The second map above ties the various copy number variants to previously known disease genes involved in ASD, and what catches my eye is the dense cloud of variants associated with central nervous system development. That tells me right there that it is inappropriate to treat ASD as something that is switched on or off by simple causal factors: ASD is the product of long-developing, subtle changes in the growth of the nervous system in embryos and infants.

So the conclusion, as expected, is that ASD is a multi-factorial disorder with a strong genetic component — but definitely not single-locus inheritance, as many different genes are involved.
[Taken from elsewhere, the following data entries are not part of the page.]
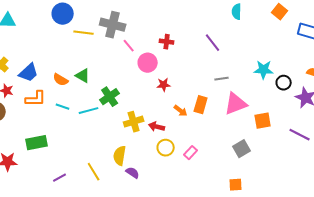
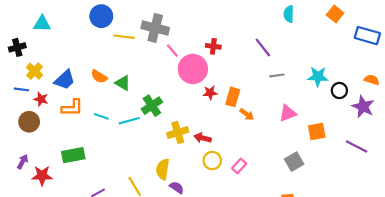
pink circle: (148, 63) -> (193, 69), size x1.4
gray line: (222, 79) -> (277, 75), moved
orange semicircle: (61, 80) -> (99, 76), moved
pink triangle: (236, 104) -> (288, 113), size x0.7
orange rectangle: (201, 105) -> (233, 97), moved
orange arrow: (181, 111) -> (247, 114), moved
Our findings provide strong support for the involvement of multiple rare genic CNVs, both genome-wide and at specific loci, in ASD. These findings, similar to those recently described in schizophrenia, suggest that at least some of these ASD CNVs (and the genes that they affect) are under purifying selection. Genes previously implicated in ASD by rare variant findings have pointed to functional themes in ASD pathophysiology. Molecules such as NRXN1, NLGN3/4X and SHANK3, localized presynaptically or at the post-synaptic density (PSD), highlight maturation and function of glutamatergic synapses. Our data reveal that SHANK2, SYNGAP1 and DLGAP2 are new ASD loci that also encode proteins in the PSD. We also found intellectual disability genes to be important in ASD. Furthermore, our functional enrichment map identifies new groups such as GTPase/Ras, effectively expanding both the number and connectivity of modules that may be involved in ASD. The next step will be to relate defects or patterns of alterations in these groups to ASD endophenotypes. The combined identification of higher-penetrance rare variants and new biological pathways, including those identified in this study, may broaden the targets amenable to genetic testing and therapeutic intervention.

There aren’t any simple answers. There are some hints of hope for future treatment, though, in the recognition that there are a few functional modules that are being commonly impaired by these many different genes — it at least focuses the direction of future research in to some narrower domains.

One fact is so obvious that it’s unfortunate I have to mention it: no external agent, such as a vaccine, can generate a consistent pattern of duplication and deletions in an affected individual’s cells. These data say it’s an error to chase down transient environmental agents given relatively late in life to people.


Pinto D et al. (2010) Functional impact of global rare copy number variation in autism spectrum disorders Nature doi:10.1038/nature09146.